Die Ergebnisse zeigten, inwieweit die Ökologie der Mönchsgrasmücken durch menschliche Aktivitäten geprägt ist. Die Bereitstellung von Vogelfutter in Gärten bei kaltem Wetter hat nicht nur zu einer evolutionären Veränderung und Entwicklung neuer Zugrouten der Mönchsgrasmücken beigetragen, sondern auch das Verhalten der Vögel in ihren Überwinterungsgebieten verändert. Im Mittelmeer überwinternde Mönchsgrasmücken fressen hauptsächlich Obst und ziehen auf der Suche nach weiteren Nahrungsquellen durch die Landschaft, sobald ihr vorhandenes Nahrungsangebot aufgebraucht ist.
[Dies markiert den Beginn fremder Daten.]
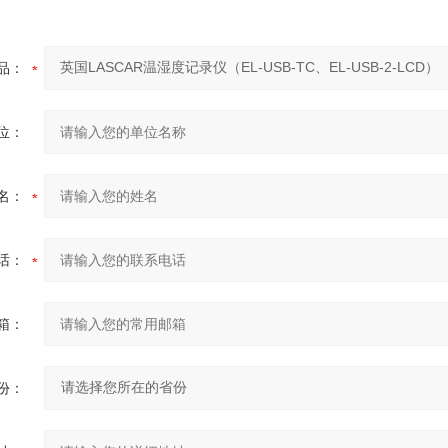
品：
位：
名：
话：
箱：
份：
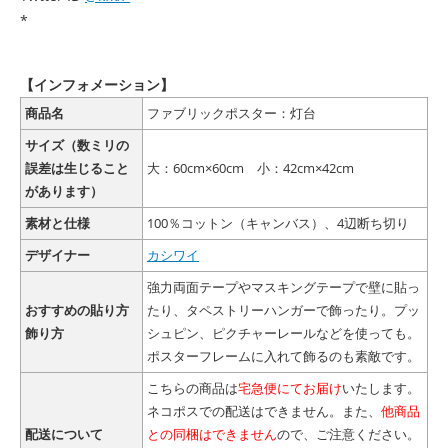
*
【インフォメーション】
商品名
ファブリックポスター：灯台
サイズ（数ミリの
誤差は生じること
大：60cm×60cm 小：42cm×42cm
があります）
素材と仕様
100％コットン（キャンバス）、4辺断ち切り
デザイナー
カシワイ
強力両面テープやマスキングテープで壁に貼っ
おすすめの貼り方
たり、タペストリーハンガーで飾ったり。プッ
飾り方
シュピン、ピクチャーレールなどを使っても。
ポスターフレームに入れて飾るのも素敵です。
こちらの商品は
宅急便にてお届け
いたします。
ネコポスでの配送はできません。また、
他商品
配送について
との同梱はできません
ので、ご注意ください。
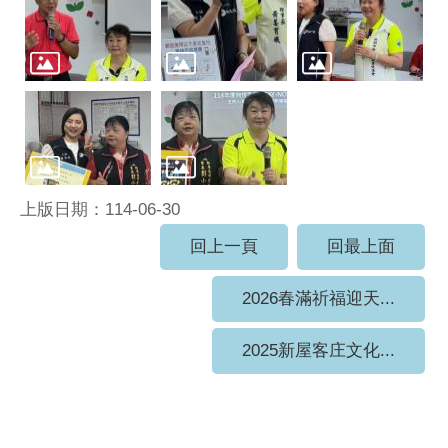
上版日期：114-06-30
回上一頁
回最上面
2026春滿祈福迎天...
2025新屋客庄文化...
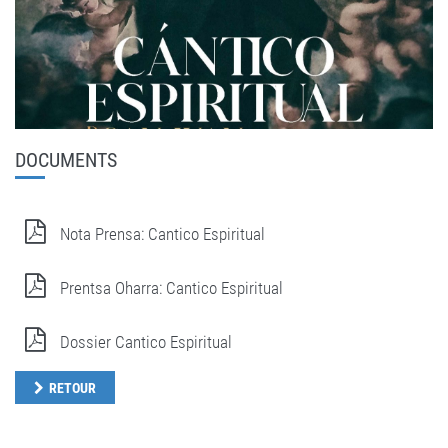
DOCUMENTS
Nota Prensa: Cantico Espiritual
Prentsa Oharra: Cantico Espiritual
Dossier Cantico Espiritual
RETOUR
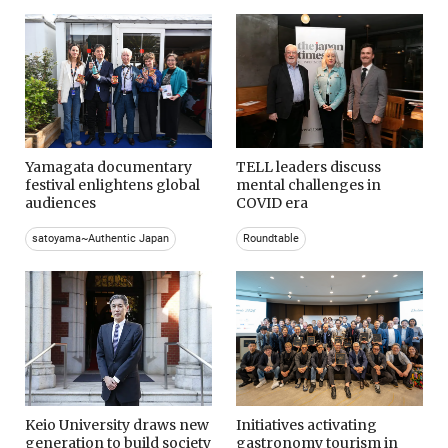
Yamagata documentary
TELL leaders discuss
festival enlightens global
mental challenges in
audiences
COVID era
satoyama~Authentic Japan
Roundtable
Keio University draws new
Initiatives activating
generation to build society
gastronomy tourism in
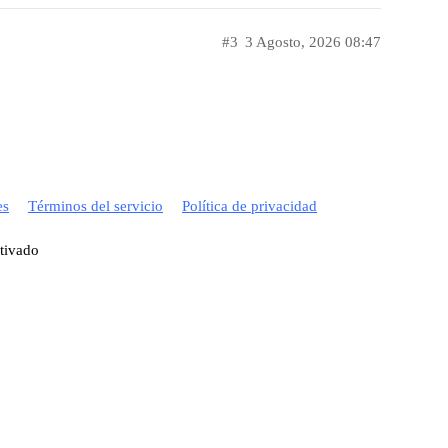
#3
3 Agosto, 2026 08:47
es
Términos del servicio
Política de privacidad
ctivado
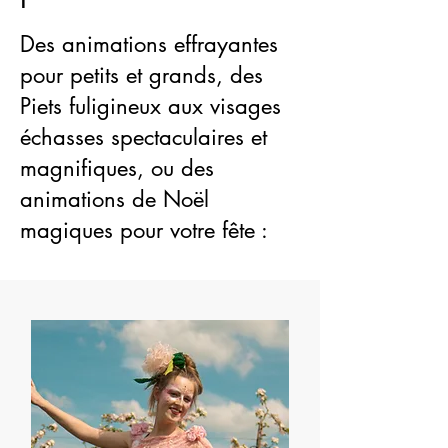
Des animations effrayantes
pour petits et grands, des
Piets fuligineux aux visages
échasses spectaculaires et
magnifiques, ou des
animations de Noël
magiques pour votre fête :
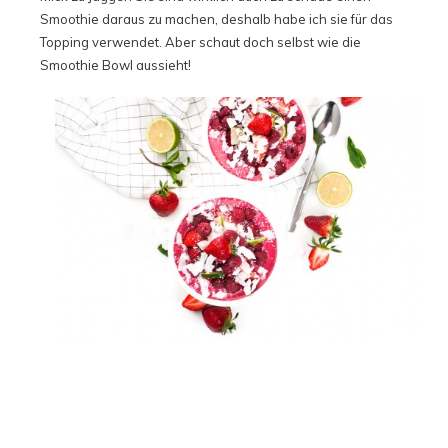
Smoothie daraus zu machen, deshalb habe ich sie für das
Topping verwendet. Aber schaut doch selbst wie die
Smoothie Bowl aussieht!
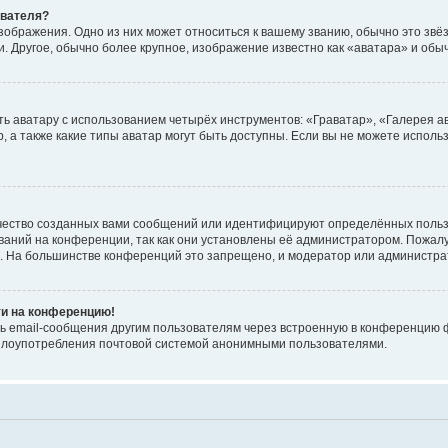
ователя?
зображения. Одно из них может относиться к вашему званию, обычно это звёзд
. Другое, обычно более крупное, изображение известно как «аватара» и обы
ь аватару с использованием четырёх инструментов: «Граватар», «Галерея а
, а также какие типы аватар могут быть доступны. Если вы не можете испол
чество созданных вами сообщений или идентифицируют определённых польз
аний на конференции, так как они установлены её администратором. Пожал
е. На большинстве конференций это запрещено, и модератор или администра
ти на конференцию!
ь email-сообщения другим пользователям через встроенную в конференцию ф
ь злоупотребления почтовой системой анонимными пользователями.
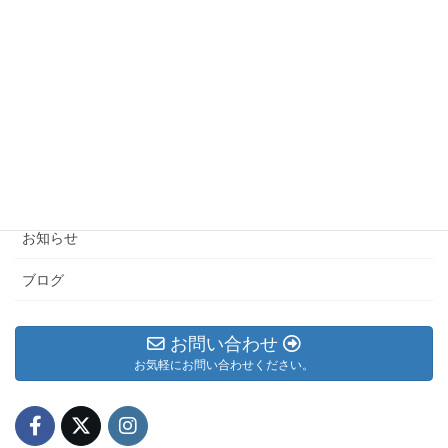
キャリア 就労支援ログ
緊急事態宣言発令後の利用 4/25～ 東京デジタル
キャリア 就労支援ログ
カテゴリー アーカイブ
メルマガ
お知らせ
ブログ
お問い合わせ
お気軽にお問い合わせください。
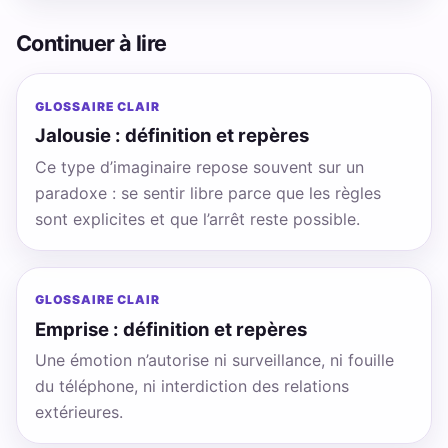
Continuer à lire
GLOSSAIRE CLAIR
Jalousie : définition et repères
Ce type d’imaginaire repose souvent sur un
paradoxe : se sentir libre parce que les règles
sont explicites et que l’arrêt reste possible.
GLOSSAIRE CLAIR
Emprise : définition et repères
Une émotion n’autorise ni surveillance, ni fouille
du téléphone, ni interdiction des relations
extérieures.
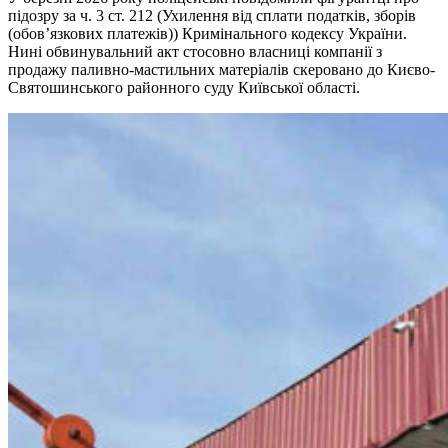
підозру за ч. 3 ст. 212 (Ухилення від сплати податків, зборів
(обов’язкових платежів)) Кримінального кодексу України.
Нині обвинувальний акт стосовно власниці компанії з
продажу паливно-мастильних матеріалів скеровано до Києво-
Святошинського районного суду Київської області.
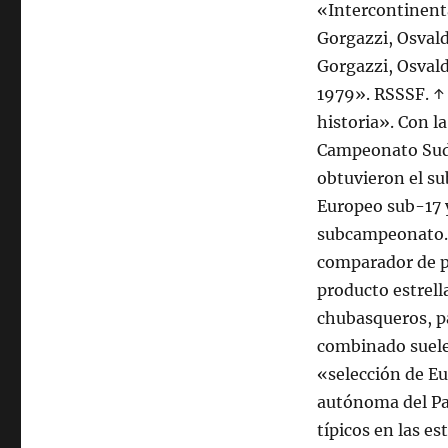
«Intercontinenta
Gorgazzi, Osval
Gorgazzi, Osval
1979». RSSSF. ↑ 
historia». Con l
Campeonato Suda
obtuvieron el s
Europeo sub-17 y
subcampeonato. O
comparador de pr
producto estrella
chubasqueros, pa
combinado suele 
«selección de E
autónoma del Pa
típicos en las es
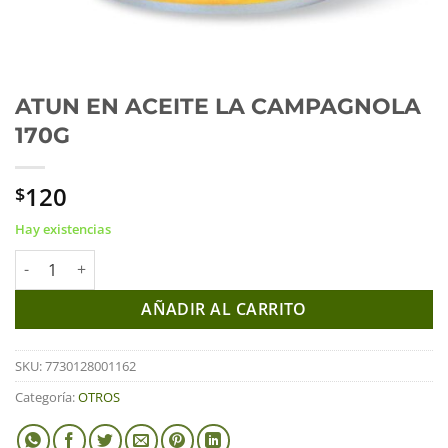
ATUN EN ACEITE LA CAMPAGNOLA
170G
120
$
Hay existencias
ATUN EN ACEITE LA CAMPAGNOLA 170G cantidad
AÑADIR AL CARRITO
SKU:
7730128001162
Categoría:
OTROS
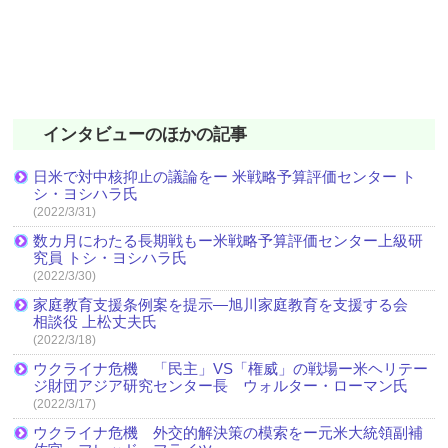
インタビューのほかの記事
日米で対中核抑止の議論をー 米戦略予算評価センター ト
シ・ヨシハラ氏
(2022/3/31)
数カ月にわたる長期戦もー米戦略予算評価センター上級研
究員 トシ・ヨシハラ氏
(2022/3/30)
家庭教育支援条例案を提示―旭川家庭教育を支援する会
相談役 上松丈夫氏
(2022/3/18)
ウクライナ危機 「民主」VS「権威」の戦場ー米ヘリテー
ジ財団アジア研究センター長 ウォルター・ローマン氏
(2022/3/17)
ウクライナ危機 外交的解決策の模索をー元米大統領副補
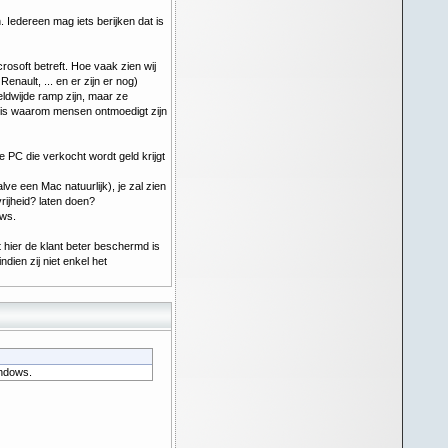
. Iedereen mag iets berijken dat is
rosoft betreft. Hoe vaak zien wij
enault, ... en er zijn er nog)
eldwijde ramp zijn, maar ze
n is waarom mensen ontmoedigt zijn
e PC die verkocht wordt geld krijgt
 een Mac natuurlijk), je zal zien
vrijheid? laten doen?
ows.
at hier de klant beter beschermd is
dien zij niet enkel het
indows.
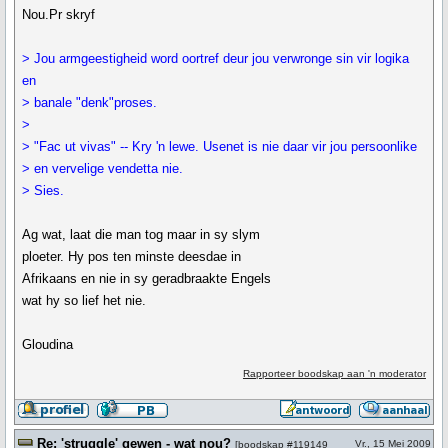
Nou.Pr skryf
> Jou armgeestigheid word oortref deur jou verwronge sin vir logika
en
> banale "denk"proses.
>
> "Fac ut vivas" -- Kry 'n lewe. Usenet is nie daar vir jou persoonlike
> en vervelige vendetta nie.
> Sies.
Ag wat, laat die man tog maar in sy slym
ploeter. Hy pos ten minste deesdae in
Afrikaans en nie in sy geradbraakte Engels
wat hy so lief het nie.
Gloudina
Rapporteer boodskap aan 'n moderator
Re: 'struggle' gewen - wat nou?
Vr., 15 Mei 2009
[
boodskap #119149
Im Gegensatz dazu sind Mönchsgrasmücken, die in britischen und irischen Gärten überwintern, kontinuierlich und verlässlich durch bereitgestellte Futterquellen versorgt. Infolgedessen bewegen sie sich weniger bleiben standorttreuer in ihren jeweiligen Überwinterungsgebieten.
Unterschiede in Körperbau und Lebensweise
Benjamin Van Doren von der Universität Oxford sagt: „Wir waren von den klaren Unterschieden in der Anatomie und Physiologie der Vögel überrascht, je nach dem wie häufig sie in Gärten beobachtet wurden. So besitzen Mönchsgrasmücken, die häufig in Gärten beobachtet werden insgesamt geringere Fettreserven, da sie wissen, woher ihre nächste Mahlzeit kommen wird. Dieses geringere Gewicht macht sie agiler und wahrscheinlich besser in der Lage, Fressfeinden zu entkommen.“ Die Mönchsgrasmücken, die den Winter in Großbritannien und Irland verbringen, können die nötigen Fettreserven schneller auffüllen und den Frühjahrszug in ihre Brutgebiete etwa zehn Tage vor ihren Artgenossen antreten, die im Süden überwintern.
Die Forscher fanden außerdem heraus, dass das Überwintern in Gärten auch den Körperbau beeinflussen kann: Mönchsgrasmücken, die sich primär in Gärten aufhalten, besitzen längere Schnäbel und rundere Flügelspitzen, was möglicherweise mit ihrer allgemeineren Ernährung und ihrem weniger mobilen Lebensstil zusammenhängt. „Diese Studie ist ein fantastisches Beispiel für erfolgreiche Zusammenarbeit, bei der ehrenamtliche Vogelenthusiasten die Beobachtungsdaten aus ihren Gärten liefern. Damit können internationale Forschungsteams dann neue Erkenntnisse zum Verständnis der Zugstrategien und den Einfluss menschlicher Aktivitäten darauf gewinnen“, erklärt Miriam Liedvogel vom Max-Planck-Institut für Evolutionsbiologie und dem Institut für Vogelforschung. In einer Zeit, in der viele Arten damit zu kämpfen haben, sich an vom Menschen vermittelte Umweltveränderungen anzupassen, sind die Populationszahlen der Mönchsgrasmücke sehr stabil und sogar ansteigend. Die Fähigkeit dieser Art, sich schnell und erfolgreich an Veränderungen anzupassen, könnte dies erklären.